Unconventional Zabbix: Part 1 — Extended External Monitoring

Zabbix 2.2 will be the first version which will allow web scenario templating. But in the days of 1.6, 1.8 and 2.0, I had (still have) serious shortcomings in web monitoring to overcome. I had hundreds of URLs which needed monitoring with a large bulk of them being nearly identical, or at least having identical test URL responses. I had perhaps 5 basic URL types, of which one type alone was over 80% of the sample pool.

Using Zabbix’s native URL monitoring I would have spent hours, perhaps days, entering in each URL, each grep string, each potential response code, just to create the items. After that I’d still have to create triggers (though this part would be largely copy/clone-able). There had to be another way which would allow me to save time and preserve my sanity. Enter custom external monitoring.

Zabbix allows customized external monitoring with a few provisos: Do not overuse external checks! It can decrease performance of the Zabbix system a lot.  I have done some digging and found the reasoning behind this, and found a work-around for the aforementioned “decrease” in performance.

In ordinary Zabbix checks, after a database call for parameters, the call to the remote machine is initiated from within the Zabbix binary (already running).  It’s just a network call.  For an external check, Zabbix must spawn a shell and wait for the exit code to that process before it can free up resources and return the value.  Imagine what happens if you have hundreds of these per minute!  Zabbix could—and likely would—get held up.  The simplest response to this is to make Zabbix call a wrapper script as the external script.  The wrapper script will do little or no processing, pass the args to the actual process and run with an appended ampersand (&) to background the “actual” process and give a near-immediate return.  The “actual” script will send the values back as trapper type using zabbix_sender.  By using this method, I am able to process hundreds of new values per minute in 100% external script setups.

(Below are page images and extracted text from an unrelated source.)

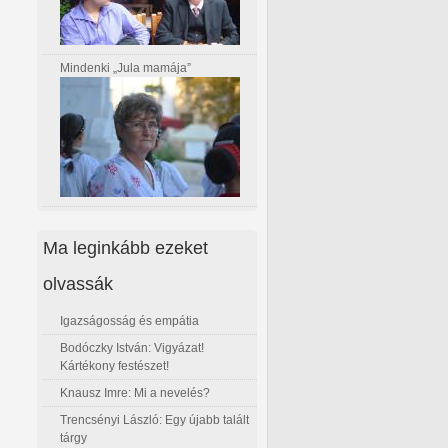
Mindenki „Jula mamája”
Ma leginkább ezeket
olvassák
Igazságosság és empátia
Bodóczky István: Vigyázat!
Kártékony festészet!
Knausz Imre: Mi a nevelés?
Trencsényi László: Egy újabb talált
tárgy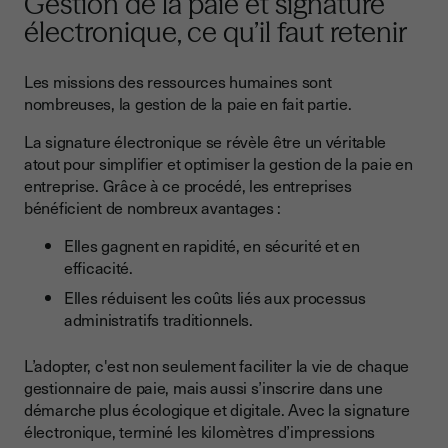
Gestion de la paie et signature
électronique, ce qu’il faut retenir
Les missions des ressources humaines sont
nombreuses, la gestion de la paie en fait partie.
La signature électronique se révèle être un véritable
atout pour simplifier et optimiser la gestion de la paie en
entreprise. Grâce à ce procédé, les entreprises
bénéficient de nombreux avantages :
Elles gagnent en rapidité, en sécurité et en
efficacité.
Elles réduisent les coûts liés aux processus
administratifs traditionnels.
L’adopter, c'est non seulement faciliter la vie de chaque
gestionnaire de paie, mais aussi s’inscrire dans une
démarche plus écologique et digitale. Avec la signature
électronique, terminé les kilomètres d’impressions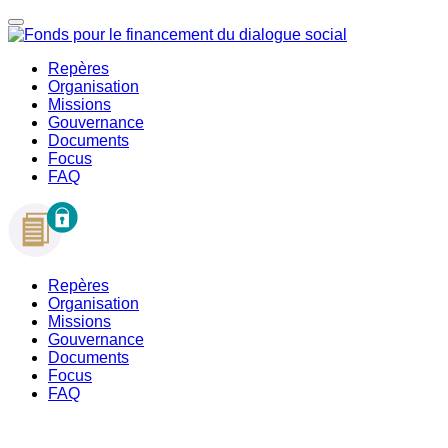
Repères
Organisation
Missions
Gouvernance
Documents
Focus
FAQ
Repères
Organisation
Missions
Gouvernance
Documents
Focus
FAQ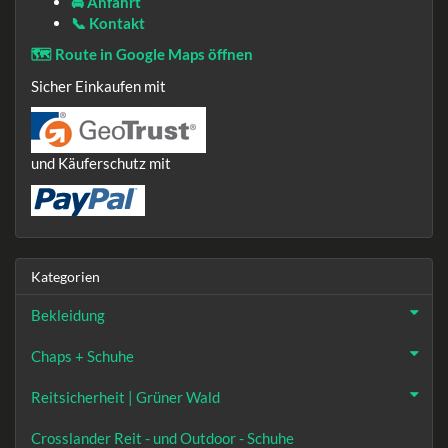
🚘 Anfahrt
📞 Kontakt
🗺️ Route in Google Maps öffnen
Sicher Einkaufen mit
und Käuferschutz mit
Kategorien
Bekleidung
Chaps + Schuhe
Reitsicherheit | Grüner Wald
Crosslander Reit - und Outdoor - Schuhe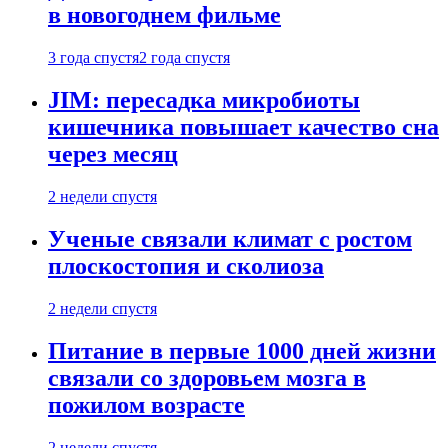
в новогоднем фильме
3 года спустя
2 года спустя
JIM: пересадка микробиоты
кишечника повышает качество сна
через месяц
2 недели спустя
Ученые связали климат с ростом
плоскостопия и сколиоза
2 недели спустя
Питание в первые 1000 дней жизни
связали со здоровьем мозга в
пожилом возрасте
2 недели спустя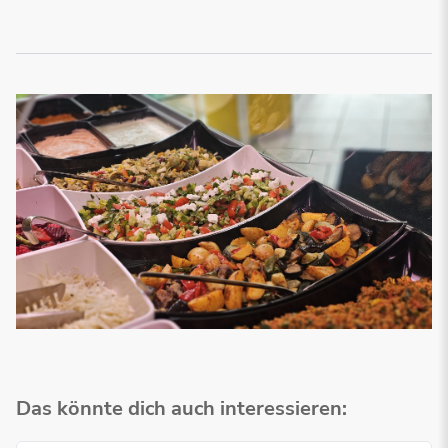
Das könnte dich auch interessieren: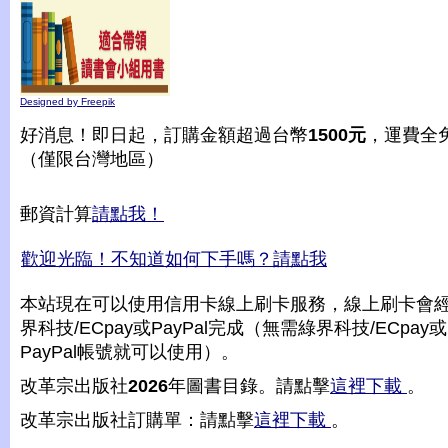
Designed by Freepik
好消息！即日起，訂購金額超過台幣
1500元
，運費全
（僅限台灣地區）
郵資計算
請點我！
歡迎光臨！不知道如何下手嗎？請點我
本站現在可以使用信用卡線上刷卡服務，線上刷卡會
界科技/ECpay或PayPal完成（無需綠界科技/ECpay或
PayPal帳號就可以使用）。
改革宗出版社
2026
年圖書目錄。請點擊
這裡下載
。
改革宗出版社訂購單：請點擊
這裡下載
。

The only down side to this setup that I can ascertain is that I am tracking a Zabbix item whose only purpose is to initiate the external script (the wrapper).  I technically don’t need to have a trigger watching this item as it is always likely to have a zero as its return code (backgrounded shell).  This logic can be extended to a number of other clever tests, such as SSL certificate expiration watching and SSL certificate chain validation.  I will share these in a different post as this post is more about the methodology than the implementation.